The deal, details of which were reported last week, ends a nearly three-year investigation. Google, the world's largest Internet search engine, has said the incident was a mistake owing to a piece of experimental computer code included in the cars' software. It said the data was not used in any Google services.
Google agreed in Tuesday's deal to eventually destroy the data collected in the United States. It is working with various European countries to determine how to handle the data it collected there. Google did not acknowledge violating any U.S. laws in the so-called assurance of voluntary compliance that it entered into with the states.
The $7 million fine, which will be split among the states involved in the investigation, represents a tiny fraction of Google's roughly $50.2 billion in 2012 revenue and its $10.7 billion in net income.
Marc Rotenberg, of the non-profit privacy advocacy group the Electronic Privacy Information Center, said that the fine represents the largest in U.S. history by state Attorneys General for violations of Internet privacy.
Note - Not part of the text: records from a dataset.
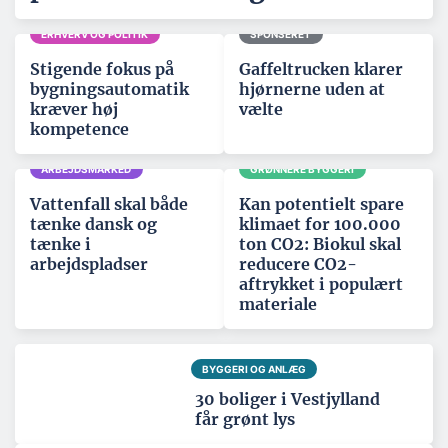
ERHVERV OG POLITIK
SPONSERET
Stigende fokus på
Gaffeltrucken klarer
bygningsautomatik
hjørnerne uden at
kræver høj
vælte
kompetence
ARBEJDSMARKED
GRØNNERE BYGGERI
Vattenfall skal både
Kan potentielt spare
tænke dansk og
klimaet for 100.000
tænke i
ton CO2: Biokul skal
arbejdspladser
reducere CO2-
aftrykket i populært
materiale
BYGGERI OG ANLÆG
30 boliger i Vestjylland
får grønt lys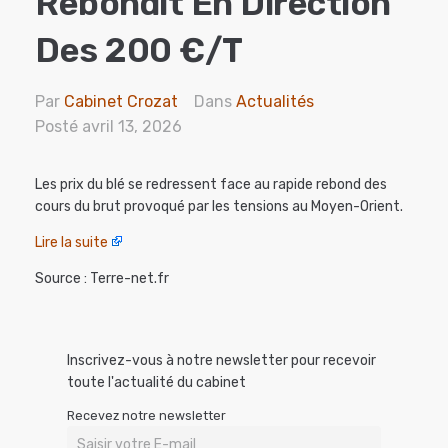
Rebondit En Direction
Des 200 €/t
Par
Cabinet Crozat
Dans
Actualités
Posté
avril 13, 2026
Les prix du blé se redressent face au rapide rebond des
cours du brut provoqué par les tensions au Moyen-Orient.
Lire la suite
Source : Terre-net.fr
Inscrivez-vous à notre newsletter pour recevoir
toute l'actualité du cabinet
Recevez notre newsletter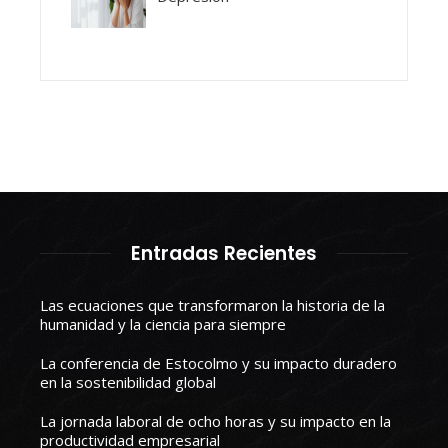
Entradas Recientes
Las ecuaciones que transformaron la historia de la
humanidad y la ciencia para siempre
La conferencia de Estocolmo y su impacto duradero
en la sostenibilidad global
La jornada laboral de ocho horas y su impacto en la
productividad empresarial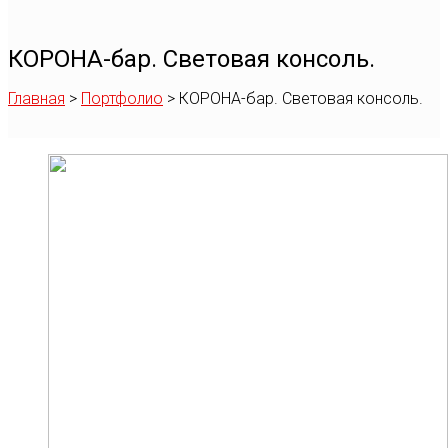
КОРОНА-бар. Световая консоль.
Главная
>
Портфолио
>
КОРОНА-бар. Световая консоль.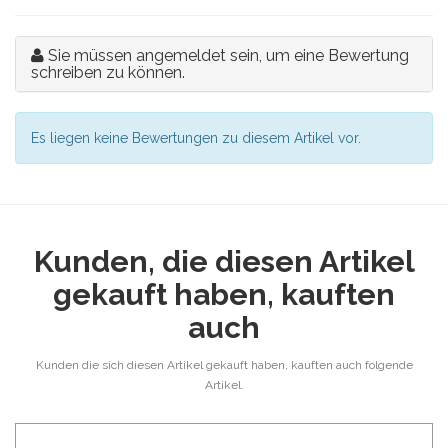
Sie müssen angemeldet sein, um eine Bewertung
schreiben zu können.
Es liegen keine Bewertungen zu diesem Artikel vor.
Kunden, die diesen Artikel
gekauft haben, kauften
auch
Kunden die sich diesen Artikel gekauft haben, kauften auch folgende
Artikel.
Still, the settlement was met by criticism in some quarters. "With revenue of $100 million a day, the fine just a drop in the bucket and not enough to deter bad behavior," Steve Pociask, the president of the non-profit American Consumer Institute, said in a statement emailed to reporters.
Under terms of the deal, Google will implement an employee education program about user privacy and sponsor a nationwide public service campaign about protecting information on wireless networks.